Year ahead provides opportunity to improve ties, trade official says
Diplomatic tensions and rising costs mean that an increasing number of Japanese companies are moving to emerging markets elsewhere in the region, a leading Japanese trade official said.
But Shintaro Mine, president of the Japan External Trade Organization in Shanghai, said that the time is right for tensions to ease.
"I think the countries should take advantage of the 35th anniversary of the signing of the Treaty of Peace and Friendship between Japan and China as a window of opportunity to improve relations."
Mine oversees his country's largest government-led foreign trade and investment office outside Japan. A poll conducted by the organization in December suggested that China's attractiveness as a top investment destination was declining.

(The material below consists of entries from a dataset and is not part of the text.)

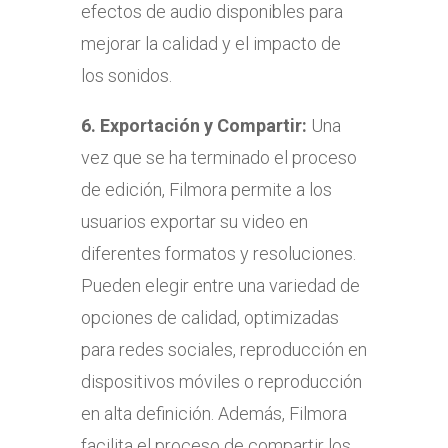
efectos de audio disponibles para
mejorar la calidad y el impacto de
los sonidos.
6.
Exportación y Compartir:
Una
vez que se ha terminado el proceso
de edición, Filmora permite a los
usuarios exportar su video en
diferentes formatos y resoluciones.
Pueden elegir entre una variedad de
opciones de calidad, optimizadas
para redes sociales, reproducción en
dispositivos móviles o reproducción
en alta definición. Además, Filmora
facilita el proceso de compartir los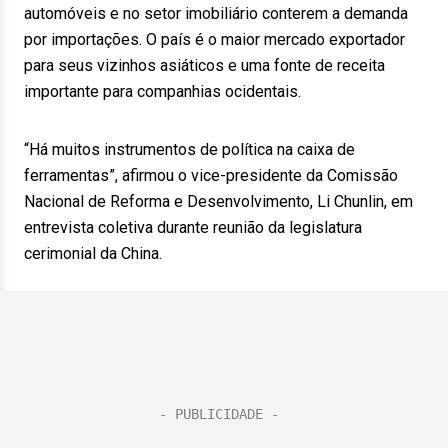
automóveis e no setor imobiliário conterem a demanda
por importações. O país é o maior mercado exportador
para seus vizinhos asiáticos e uma fonte de receita
importante para companhias ocidentais.
“Há muitos instrumentos de política na caixa de
ferramentas”, afirmou o vice-presidente da Comissão
Nacional de Reforma e Desenvolvimento, Li Chunlin, em
entrevista coletiva durante reunião da legislatura
cerimonial da China.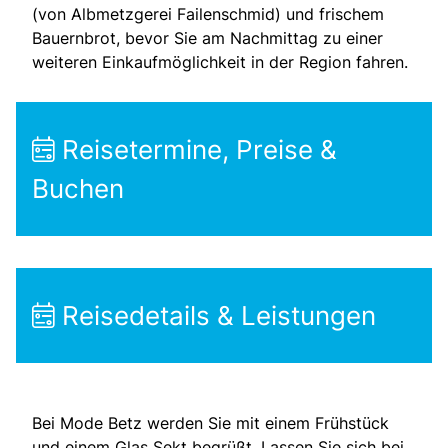
(von Albmetzgerei Failenschmid) und frischem
Bauernbrot, bevor Sie am Nachmittag zu einer
weiteren Einkaufmöglichkeit in der Region fahren.
Reisetermine, Preise &
Buchen
Reisedetails & Leistungen
Bei Mode Betz werden Sie mit einem Frühstück
und einem Glas Sekt begrüßt. Lassen Sie sich bei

Of the 8,000 Japanese enterprises surveyed, all with a presence in the Asia-Pacific region, 52.3 percent believed that China would still be an important investment destination in two years. This figure was down from 66.8 percent at the end of 2011.
The fall marked the steepest single drop for a country, Mine said.
"We noticed a surge in Japanese interest in emerging markets like Cambodia, Myanmar and Laos. There's already intense competition in countries such as Vietnam and Indonesia where Chinese companies have established a foothold," Mine said.
Concerns over China's rising costs have also come into play as higher wages and operating costs deter Japanese investors, he noted.
"Some Japanese firms lost the opportunity to bid for certain government procurement projects in China. These companies have a growing sense of uncertainty about carrying out business in China," he said.
Japan's automobile sector, tourism, agriculture and food exports are among the worst-hit industries since September, Mine noted. As a result, only a fraction of investment projects are being carried out as planned, while most operations have been halted or even completely stopped.